§ WHAT IS BEING ASKED
In the copy, include every record below exactly as it appears, but no pictures.

§ DATA TO PROCESS
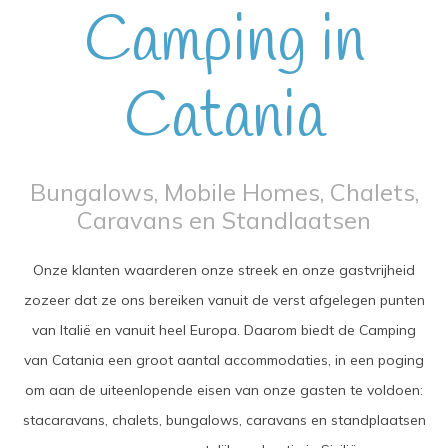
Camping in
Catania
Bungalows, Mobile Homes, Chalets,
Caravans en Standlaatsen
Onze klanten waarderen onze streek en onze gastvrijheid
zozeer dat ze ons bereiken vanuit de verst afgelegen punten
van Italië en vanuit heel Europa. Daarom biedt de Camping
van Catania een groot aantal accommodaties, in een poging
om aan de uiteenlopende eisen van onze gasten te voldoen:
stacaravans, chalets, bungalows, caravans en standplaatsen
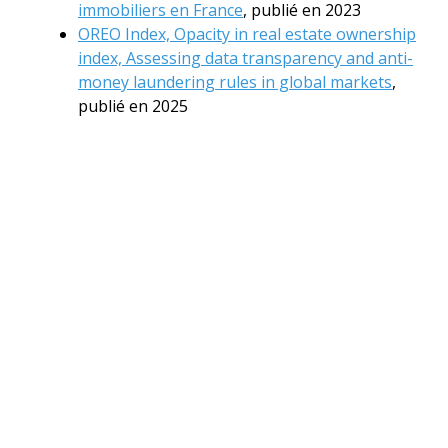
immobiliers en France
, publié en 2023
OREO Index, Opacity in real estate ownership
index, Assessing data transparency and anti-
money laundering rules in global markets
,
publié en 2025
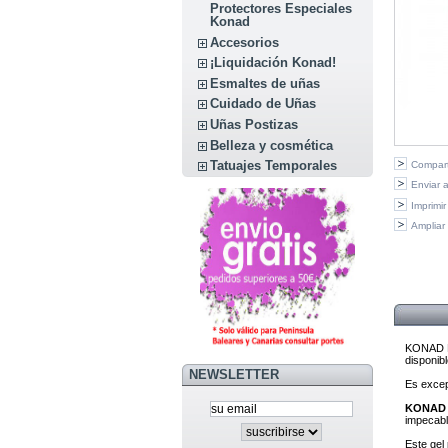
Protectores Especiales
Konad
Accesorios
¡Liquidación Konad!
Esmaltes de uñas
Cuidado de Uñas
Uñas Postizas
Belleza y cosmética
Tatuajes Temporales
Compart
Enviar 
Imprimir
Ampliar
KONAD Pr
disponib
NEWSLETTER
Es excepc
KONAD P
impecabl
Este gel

§ FINAL ANSWER
Camping in
Catania
Bungalows, Mobile Homes, Chalets,
Caravans en Standlaatsen
Onze klanten waarderen onze streek en onze gastvrijheid
zozeer dat ze ons bereiken vanuit de verst afgelegen punten
van Italië en vanuit heel Europa. Daarom biedt de Camping
van Catania een groot aantal accommodaties, in een poging
om aan de uiteenlopende eisen van onze gasten te voldoen:
stacaravans, chalets, bungalows, caravans en standplaatsen
immobiliers en France
, publié en 2023
OREO Index, Opacity in real estate ownership
index, Assessing data transparency and anti-
money laundering rules in global markets
,
publié en 2025
Protectores Especiales
Konad
Accesorios
¡Liquidación Konad!
Esmaltes de uñas
Cuidado de Uñas
Uñas Postizas
Belleza y cosmética
Tatuajes Temporales
Compart
Enviar 
Imprimir
Ampliar
KONAD Pr
disponib
NEWSLETTER
Es excepc
KONAD P
impecabl
Este gel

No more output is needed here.